Zumbi jogado na quadra- Arquivo JRS |
Ainda é bem cedo. Sigo para o trabalho esperando um descanso logo mais, nos próximos dias. No ônibus há poucos passageiros. Eu prefiro os assentos do fundão para poder escancarar todas as janelas e deixar o ar circular bem. No último ponto, antes de entrar na rodovia, um rapaz entra todo simpático a julgar pelo bom dia que desejou ao motorista. Também ele se dirigiu ao fundão. Pela aparência, julguei ser um desses vendedores de produtos, tipo brincos, canecas, bonés etc., que ralam vendendo nas praias. Anda muito essa gente!

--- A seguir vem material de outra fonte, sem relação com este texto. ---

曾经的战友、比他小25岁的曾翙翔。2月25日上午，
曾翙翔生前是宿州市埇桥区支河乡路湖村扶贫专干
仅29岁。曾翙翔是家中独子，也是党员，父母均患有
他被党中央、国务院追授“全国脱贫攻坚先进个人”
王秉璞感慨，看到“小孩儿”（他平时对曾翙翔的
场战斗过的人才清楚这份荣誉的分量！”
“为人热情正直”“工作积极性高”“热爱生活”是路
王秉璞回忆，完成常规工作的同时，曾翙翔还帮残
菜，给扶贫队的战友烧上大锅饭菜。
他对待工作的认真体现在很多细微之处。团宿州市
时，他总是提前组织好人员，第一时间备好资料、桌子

Ele me cumprimentou demonstrando alegria, de bem com a vida. Notei que tinha um defeito físico, como se a mão direita tivesse sido esmagada em algum acidente. A prosa, já engatilhada, veio no "maior gás", conforme a gíria. Nome: Vinícius. Natural de Seabra, na Bahia. Aí, Jorge, da terrinha! Estava em casa de recuperação. Veio parar em São Paulo porque "é lugar bom para ganhar dinheiro". Acertei no julgamento! Ele está indo à capital a fim de comprar produtos a serem revendidos pelas praias na próxima temporada de verão. Sem eu perguntar nada, o Vinicius passou a me contar das casas de recuperação, afirmando que "muitos pastores são crentes só de nome, querem ganhar dinheiro às custas de quem foi acolhido, pondo-os a vender coisas nos ônibus, ruas e praias". Como costumamos dizer lá em casa: "Eu já sabia!".

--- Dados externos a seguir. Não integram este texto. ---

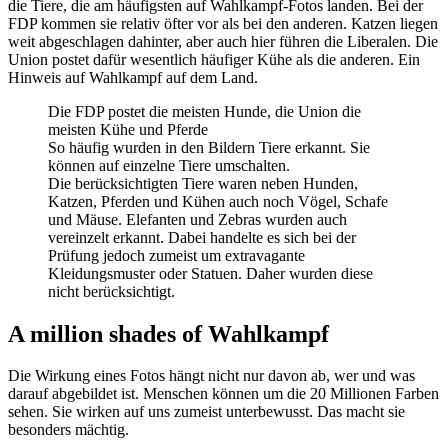
die Tiere, die am häufigsten auf Wahlkampf-Fotos landen. Bei der
FDP kommen sie relativ öfter vor als bei den anderen. Katzen liegen
weit abgeschlagen dahinter, aber auch hier führen die Liberalen. Die
Union postet dafür wesentlich häufiger Kühe als die anderen. Ein
Hinweis auf Wahlkampf auf dem Land.
Die FDP postet die meisten Hunde, die Union die
meisten Kühe und Pferde
So häufig wurden in den Bildern Tiere erkannt. Sie
können auf einzelne Tiere umschalten.
Die berücksichtigten Tiere waren neben Hunden,
Katzen, Pferden und Kühen auch noch Vögel, Schafe
und Mäuse. Elefanten und Zebras wurden auch
vereinzelt erkannt. Dabei handelte es sich bei der
Prüfung jedoch zumeist um extravagante
Kleidungsmuster oder Statuen. Daher wurden diese
nicht berücksichtigt.
A million shades of Wahlkampf
Die Wirkung eines Fotos hängt nicht nur davon ab, wer und was
darauf abgebildet ist. Menschen können um die 20 Millionen Farben
sehen. Sie wirken auf uns zumeist unterbewusst. Das macht sie
besonders mächtig.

Desde o princípio, notei que o Vinicius entabulava a conversa tendendo a apelar para a Bíblia. Até citações dela ele fez com certa maestria. Será decorrência de certa forma de lavagem cerebral costumeiramente aplicada em muitas casas de recuperação? Não sei dizer. Mas logo tratei de cortar esse direcionamento. "O caminho não é por aí, amigo. Devido - também! - a essa forma de alienação, foi eleito o pior candidato dentre os candidatos à presidência do nosso país". Ele concordou; percebeu que eu apelava para a linha da autonomia, do desenvolvimento da nossa capacidade reflexiva e crítica.
Vinicius, o andarilho de Seabra, pincelou, entre vários momentos, algumas passagens da sua vida. Elas não diferem daquilo que a maioria dos brasileiros vivem. Olhei bem no rosto dele, naquele tom de pele da maioria dos brasileiros que me faz dizer sempre: "Você é um testemunho de resistência, irmão! Pela sua história passou Zumbi dos Palmares e tanta gente nossa!". Perguntei-lhe ainda por quanto tempo ficou em Ubatuba e onde estava hospedado. "Passei seis dias nesta cidade. Fui acolhido numa casa de recuperação localizada no bairro do Ipiranguinha, próxima da igreja católica". Nesse momento lhe revelei que moro lá há vinte e cinco anos. Notando o seu cansaço, deixei que ele dormisse sossegado. Na despedida, só um desejo: "Segue em paz, Vinícius".
Em tempo: acabei de saber que hoje se comemora o Dia do Nordestino. Parabéns, gente boa!